William St-Germain, William Schuessler-Bédard, Vincent Lajoie et Chris Steinke ont tous quatre accédé à l’équipe nationale de développement. Ils ont participé aux différents camps d’entraînement de l’équipe nationale cet été et le niveau qu’ils ont atteint les a obligés à déménager à Calgary.

UNE SAISON DE 20 000 $

Je sais ce que signifie le fait d’entrer dans l’équipe nationale. Je connais les dépenses liées à une saison. Avec les années, j’ai réussi à obtenir de belles commandites, dont celle de Red Bull, mais les plus jeunes qui entrent dans le «système» n’ont pas encore cette chance. Il leur faudrait, eux aussi, pouvoir compter sur un soutien financier.

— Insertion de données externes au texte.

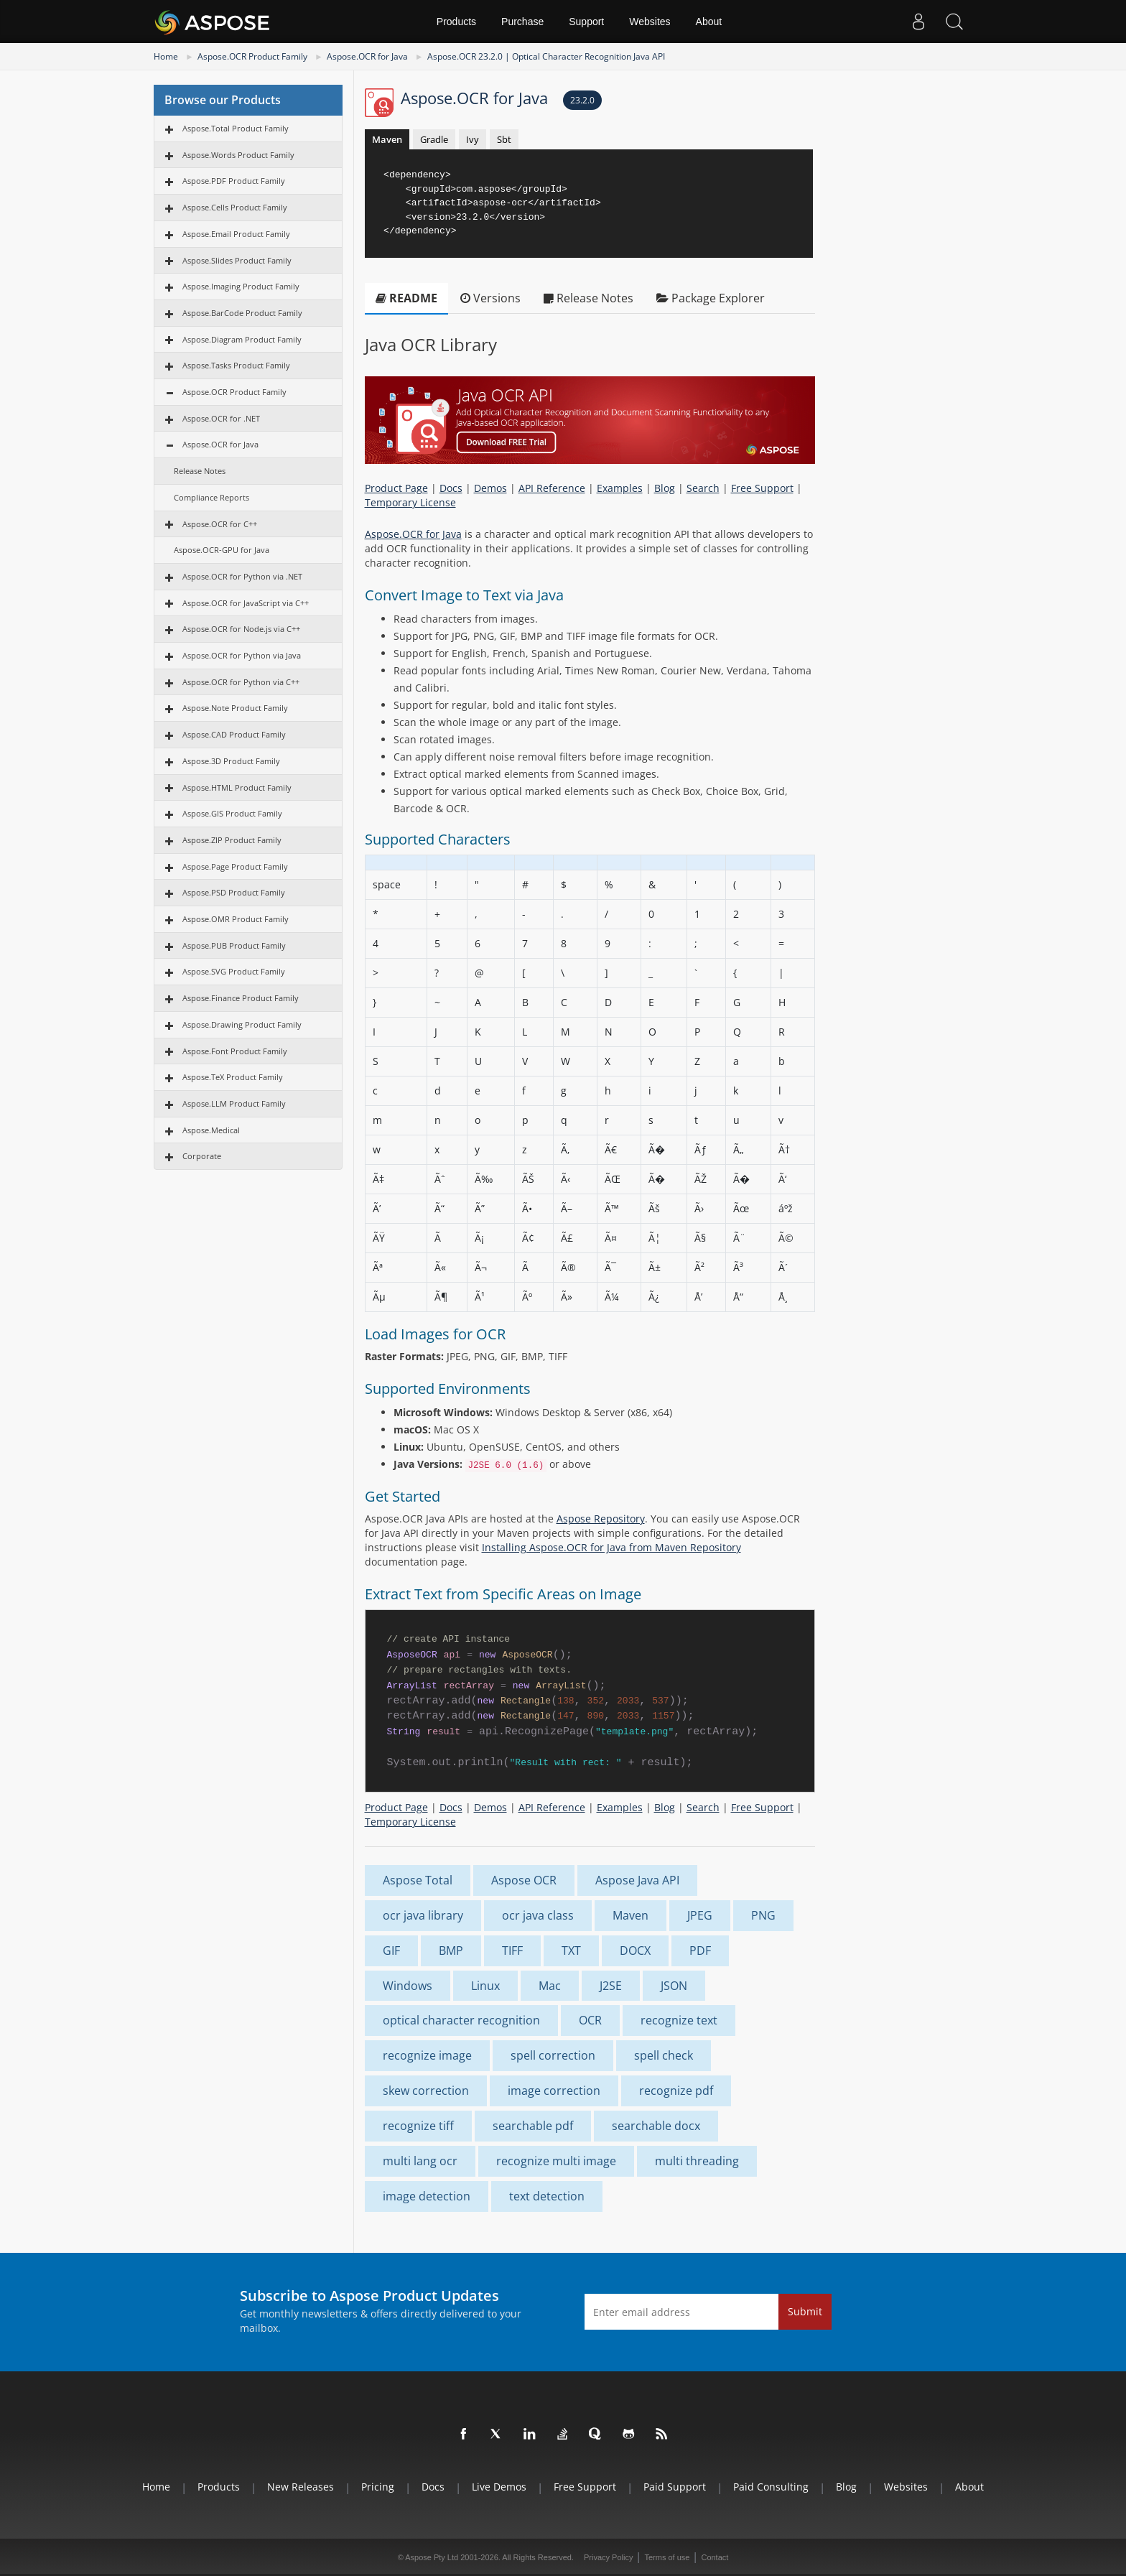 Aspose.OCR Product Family (252, 56)
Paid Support (674, 2486)
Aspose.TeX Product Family (232, 1076)
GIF (391, 1950)
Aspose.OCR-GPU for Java (221, 549)
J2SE (611, 1986)
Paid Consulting (771, 2486)
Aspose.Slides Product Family (237, 260)
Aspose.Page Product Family (235, 866)
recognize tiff (418, 2126)
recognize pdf (676, 2090)
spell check (663, 2055)
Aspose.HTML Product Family (237, 787)
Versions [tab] (490, 298)
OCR (590, 2020)
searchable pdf (533, 2126)
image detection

La saison leur coûtera quelque chose comme 20 000 $ chacun. C’est énorme pour leurs familles. Une page Facebook a été créée pour eux, par laquelle il est possible de faire des dons. Le 19e gala de Ski Québec alpin (qui a lieu ce soir) nous donne l’occasion de mettre en valeur ces talents qui émergent, mais il permet aussi de nous rappeler cette nécessité du financement.

Le gala avait permis d’amasser plus de 110 000 dollars l’an dernier, dont 25 pour cent sont versés aux programmes de l’équipe nationale. Le reste va à notre relève et aux différents programmes de développement, mais ce n’est pas toujours suffisant.

LES EFFORTS DE MA MÈRE

Quand je regarde ces quatre jeunes Québécois, je me revois. Je suis passé par là, moi aussi. Je sais à quel point c’est difficile de percer dans ce sport, encore plus quand on considère l’aspect financier.

J’ai été chanceux puisque ma mère s’est beaucoup impliquée au départ de ma carrière. Elle a organisé plusieurs collectes de fonds, tournois de golf et autres activités de financement. Il n’y avait pas que moi, j’avais aussi deux frères et nous avons été privilégiés d’habiter à Mont-Tremblant. La population de la région a toujours été généreuse.

Ma mère a passé plusieurs soirées à travailler pour nous! Elle ne dormait pas beaucoup.

C’est dispendieux pour les familles et ce n’est pas différent aujourd’hui. Ce qui a changé, par contre, c’est qu’il faut compter encore plus d’années avant d’accéder pour de bon à la Coupe du monde. Il n’est pas rare pour un skieur d’attendre avant l’âge de 25 ou 26 ans pour devenir régulier à ce niveau. À mon époque, plusieurs y arrivaient à l’âge de 20 ans.

Il faut donc penser à un investissement à long terme quand on vise la Coupe du monde. Cet appel à l’aide se veut ma façon de soutenir notre relève. Il y a du talent au Québec, autant chez les garçons que chez les filles.

Si on les aide, assurément, il y en a au moins un ou une qui va sortir du lot et s’afficher sur la scène mondiale.